• [TRY IT]:
Each line in the entries below that holds the string "промјени" is to be listed.

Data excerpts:
------------------------------------------------------------------------

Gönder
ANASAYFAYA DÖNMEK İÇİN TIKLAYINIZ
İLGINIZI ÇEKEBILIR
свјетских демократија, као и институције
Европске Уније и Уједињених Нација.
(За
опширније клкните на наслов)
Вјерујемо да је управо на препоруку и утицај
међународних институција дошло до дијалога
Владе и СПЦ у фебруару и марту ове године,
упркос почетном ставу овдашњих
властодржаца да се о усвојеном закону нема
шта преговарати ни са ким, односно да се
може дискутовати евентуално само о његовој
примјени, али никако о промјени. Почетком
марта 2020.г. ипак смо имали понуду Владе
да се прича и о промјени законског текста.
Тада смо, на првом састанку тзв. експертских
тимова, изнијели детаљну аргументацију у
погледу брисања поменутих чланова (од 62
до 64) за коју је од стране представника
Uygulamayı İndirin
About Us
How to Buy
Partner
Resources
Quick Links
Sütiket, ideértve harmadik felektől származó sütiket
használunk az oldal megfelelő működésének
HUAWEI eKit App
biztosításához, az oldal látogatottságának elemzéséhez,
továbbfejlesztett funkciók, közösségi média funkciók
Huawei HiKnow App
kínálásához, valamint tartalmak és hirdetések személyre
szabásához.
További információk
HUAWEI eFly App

------------------------------------------------------------------------

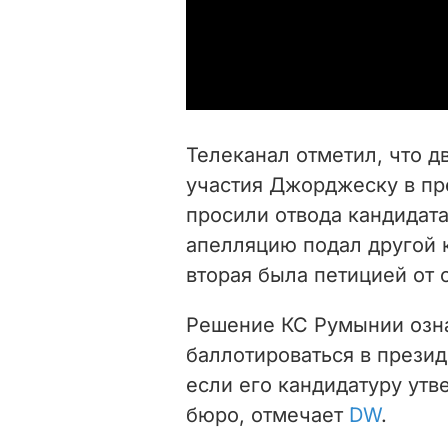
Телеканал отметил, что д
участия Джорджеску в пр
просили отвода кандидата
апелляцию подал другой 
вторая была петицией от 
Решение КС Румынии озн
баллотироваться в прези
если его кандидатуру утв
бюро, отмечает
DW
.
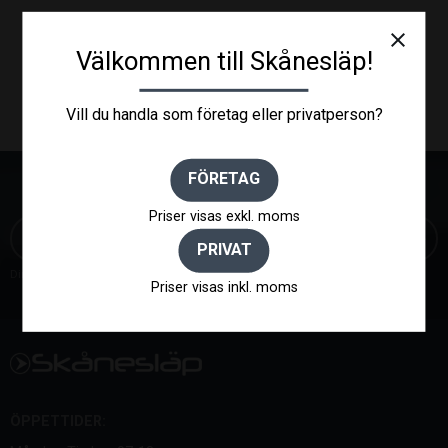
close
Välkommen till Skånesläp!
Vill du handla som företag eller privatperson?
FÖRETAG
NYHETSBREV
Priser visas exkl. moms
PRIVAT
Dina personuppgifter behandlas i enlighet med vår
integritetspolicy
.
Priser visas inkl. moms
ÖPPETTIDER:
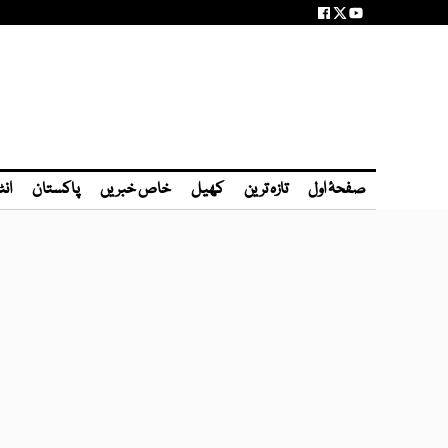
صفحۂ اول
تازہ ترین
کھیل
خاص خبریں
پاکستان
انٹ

------------------------------------------------------------------------

• [ANSWER SECTION]:
примјени, али никако о промјени. Почетком
да се прича и о промјени законског текста.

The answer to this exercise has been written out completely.